>> Dit artikel verscheen in CircusMagazine #31 (juni 2012). Voor overname: contacteer maarten[at]circuscentrum.be.
>> Auteur: John Ellingsworth
Op 12 en 13 april 2012 vond de tweede editie van het internationaal seminarie ‘Fresh Circus’ plaats in La Villette, Parijs. Honderden circusprofessionals van over heel de wereld kwamen samen om via uiteenlopende debatten tot gerichte beleidsaanbevelingen te komen – dat was althans het opzet. Een van de gastsprekers was John Ellingsworth, Brits recensent en bezieler van het circustijdschrift Sideshow. CircusMagazine vroeg hem zijn kritische bevindingen neer te pennen.
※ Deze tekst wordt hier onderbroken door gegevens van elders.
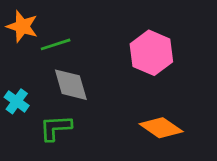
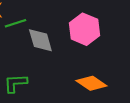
gray diamond: (71, 85) -> (40, 40), moved

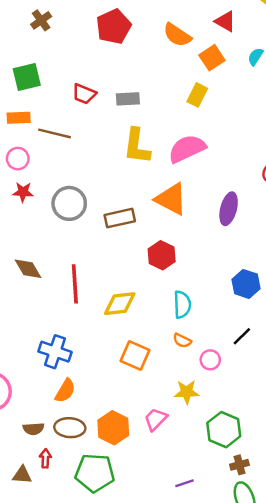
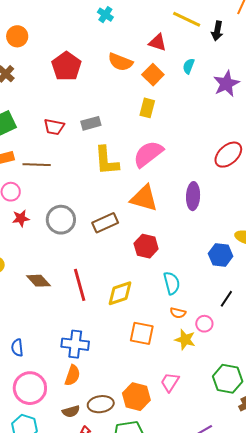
orange semicircle: (65, 391) -> (72, 375), moved
yellow star: (187, 392) -> (185, 340), moved, turned 30

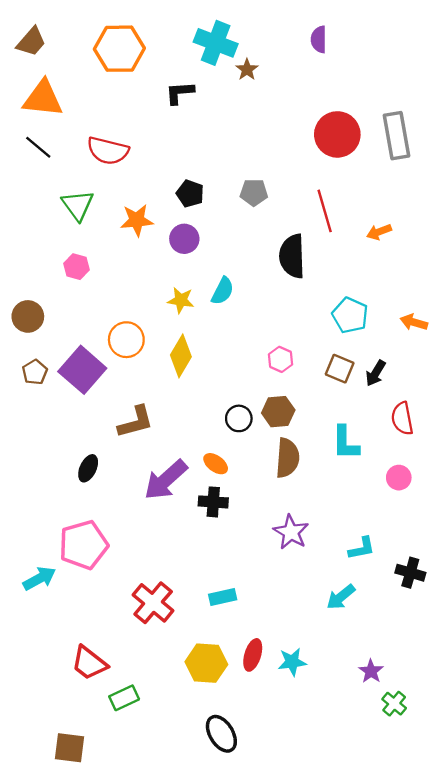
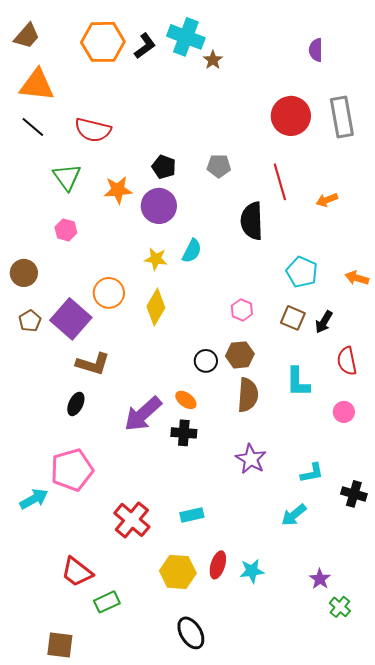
purple semicircle: (319, 39) -> (316, 50), moved
black L-shape: (180, 93) -> (145, 46), moved, turned 148
purple circle: (184, 239) -> (159, 206), size x1.4
brown L-shape: (136, 422) -> (93, 364), moved, turned 32

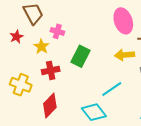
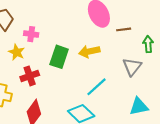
yellow arrow: (125, 55) -> (89, 51), moved

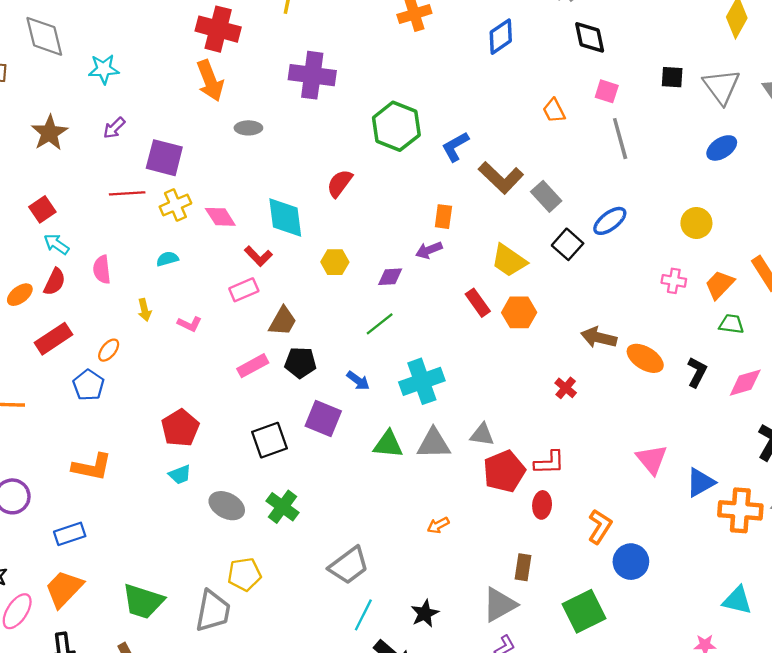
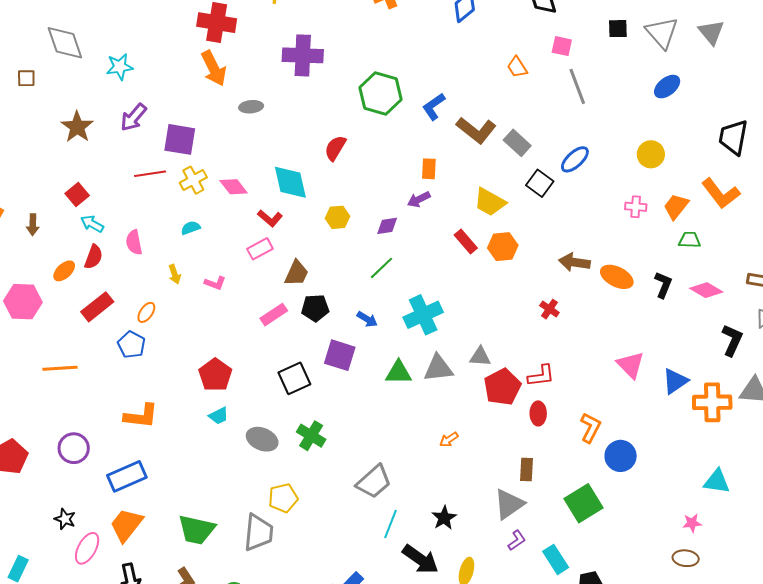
purple arrow: (114, 128) -> (133, 117), size x1.4
pink diamond: (745, 383) -> (706, 290), turned 52
blue rectangle: (70, 534) -> (127, 476), size x1.4

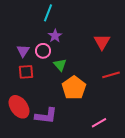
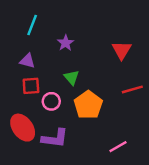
cyan line: (48, 13) -> (32, 25), moved
purple triangle: (23, 51) -> (27, 61), turned -48
pink circle: (43, 51) -> (51, 101), moved

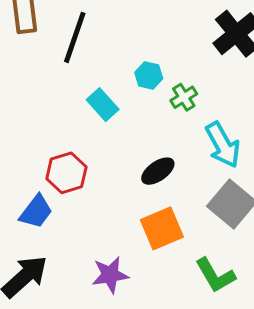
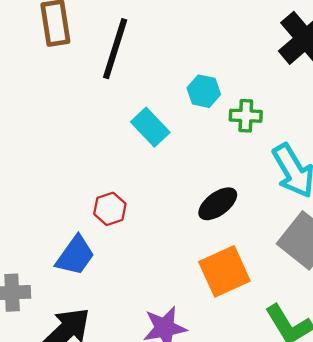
green cross: (184, 97) -> (246, 116), turned 36
red hexagon: (66, 173) -> (110, 209), size x0.7

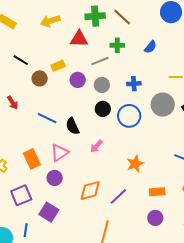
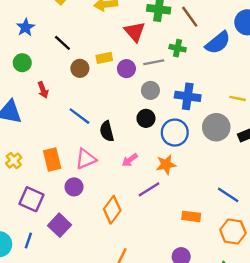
red triangle: (79, 39) -> (135, 32), turned 36
blue semicircle: (150, 47) -> (218, 43), moved, size x1.6
purple circle: (78, 80) -> (126, 69), moved
blue cross: (134, 84) -> (188, 96), size x1.5
orange star: (135, 164) -> (166, 165), moved
orange diamond: (90, 191) -> (112, 210), turned -50
orange rectangle: (157, 192) -> (191, 216), moved
purple square: (21, 195) -> (31, 199), turned 35
purple line: (118, 196) -> (149, 189), moved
Een van de meer bescheiden sessies die ik bijwoonde tijdens Fresh Circus was de voorstelling van het boek Europe-China Cultural Compass, die plaatsvond in de galmende ruimte van het Atrium in La Villette. Het boek is online beschikbaar; het is ongewoon – een handleiding voor samenwerking tussen Chinese en Westerse culturele actoren, met betrekkelijk gewichtige case studies en artikels door auteurs ervaren in het opzetten van zulke samenwerkingsverbanden. Maar het is ook een soort kunstboek dat begint met een typografisch vernieuwend glossarium dat melding maakt van een aantal tegenstellingen en spanningen tussen variaties op woorden als ‘cultuur’, ‘identiteit’, ‘gemeenschappelijk’, ‘harmonie’ en ‘dialoog’. Hoe definiëren we de waarden die ons werk onderbouwen, is dat wel noodzakelijk, en wat is het alternatief?
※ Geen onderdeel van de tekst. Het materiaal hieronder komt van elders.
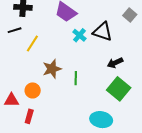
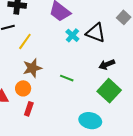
brown star: (52, 69) -> (32, 68), moved
green line: (76, 78) -> (67, 78), turned -72
red rectangle: (29, 116) -> (29, 109), moved

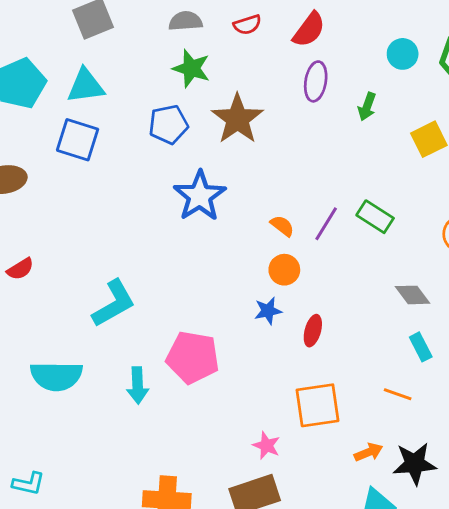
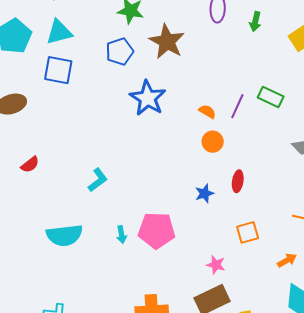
cyan L-shape: (114, 303) -> (98, 180), size x0.7
blue star: (268, 311) -> (204, 193), moved
pink pentagon: (193, 357) -> (157, 230), moved
cyan arrow: (138, 385) -> (121, 235), size x0.7
orange square: (317, 405) -> (248, 232), size x0.7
Dit is wat me uiteindelijk gedurende het hele Fresh Circus bezighield: meer dan een samenkomst van diverse werkvelden binnen het hedendaagse circus (artiesten, promotoren, culturele ambtenaren, recensenten, managers, directeurs, onderzoekers, enz…), was het vooral een seminarie op de veelbesproken grens tussen cultuurbeleid en cultuuractiviteit. In zowat alle Europese landen wordt er in meer of mindere mate bespaard op kunstenfinanciering, en de gehele culturele sector wordt bedreigd door huichelachtige bezuinigingstaal – huichelachtig omdat het zijn politieke motieven verbergt achter een geveinsde weerwil om een schijnbaar onontkoombare plicht te vervullen, en huichelachtig omdat het publiek beïnvloed wordt door valse vergelijkende redeneringen (‘óf het museum sluit, óf het ziekenhuis – er moet er een dicht’). Dit weerspiegelt in zekere zin de grote uitdaging: de sociale waarden van cultuur tegenover de harde feiten van economische ontwikkeling.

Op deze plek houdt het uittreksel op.